Click Fraud Worse During The Recession
By Anna Johnson on May 15th, 2009The New York Times reports that click fraud – unlawfully clicking on pay-per-click (PPC) advertisements – has worsened during the recession.
Internet marketers are pouring more of their online advertising budgets into PPC advertising – according to the Interactive Advertising Bureau, it accounted for 57 percent of Internet advertising in 2008, up from 52 percent in 2007. But it looks as though more of those PPC expenditures are being wasted too…
Cars.com, for example, knew something was wrong when a substantial number of clicks on its NewCars.com ads came from countries such as Bulgaria, Indonesia and the Czech Republic… countries where it wasn’t trading. It determined that the rate of click fraud was 12-15 percent.

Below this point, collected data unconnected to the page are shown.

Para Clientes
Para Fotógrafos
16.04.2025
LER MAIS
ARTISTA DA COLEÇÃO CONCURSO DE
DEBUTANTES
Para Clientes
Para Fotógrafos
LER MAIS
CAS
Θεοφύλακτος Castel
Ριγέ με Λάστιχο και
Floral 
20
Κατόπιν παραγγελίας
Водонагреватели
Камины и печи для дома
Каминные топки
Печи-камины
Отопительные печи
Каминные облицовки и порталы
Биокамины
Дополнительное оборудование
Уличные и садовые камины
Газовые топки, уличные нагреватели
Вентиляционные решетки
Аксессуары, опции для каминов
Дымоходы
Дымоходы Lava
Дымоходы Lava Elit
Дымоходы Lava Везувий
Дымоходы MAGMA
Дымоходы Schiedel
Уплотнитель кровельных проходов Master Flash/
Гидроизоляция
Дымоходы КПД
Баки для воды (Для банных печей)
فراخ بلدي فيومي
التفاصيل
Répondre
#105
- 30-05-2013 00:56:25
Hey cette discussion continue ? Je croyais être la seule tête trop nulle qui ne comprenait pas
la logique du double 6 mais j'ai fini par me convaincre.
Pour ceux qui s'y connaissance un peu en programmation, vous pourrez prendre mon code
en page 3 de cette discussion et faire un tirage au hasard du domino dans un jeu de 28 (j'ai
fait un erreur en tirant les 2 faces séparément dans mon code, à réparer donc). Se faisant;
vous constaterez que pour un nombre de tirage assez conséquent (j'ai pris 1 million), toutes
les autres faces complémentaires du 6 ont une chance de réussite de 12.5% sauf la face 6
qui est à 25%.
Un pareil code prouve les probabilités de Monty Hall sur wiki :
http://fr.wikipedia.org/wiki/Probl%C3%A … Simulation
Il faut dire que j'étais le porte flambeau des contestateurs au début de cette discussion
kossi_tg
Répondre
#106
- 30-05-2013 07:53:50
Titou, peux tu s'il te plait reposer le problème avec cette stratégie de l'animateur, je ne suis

Meanwhile, Outsell Inc. reckons 13 percent of online advertising clicks in 2008 were fraudulent, while Click Forensics says 17 percent of clicks in the fourth quarter of 2008 were fraudulent.
Google, meanwhile, says fraudulent clicks account for just 0.02 percent of all clicks.
Problem is… Google gets paid whenever someone clicks on the PPC ads on its search engine or content network, so it isn’t exactly ‘naturally’ motivated to emphasize the problem. Funnily enough, even Yahoo, its main PPC rival and beneficiary, disputes that fraudulent clicks could be below 1 percent.
All this indicates to me that we can’t expect much help from, say, Google to combat the click-fraud problem. As Internet marketers, it’s up to use to monitor where our pay-per-click clicks are coming from and possibly engage professional help to clamp down on fraud if we think it exists.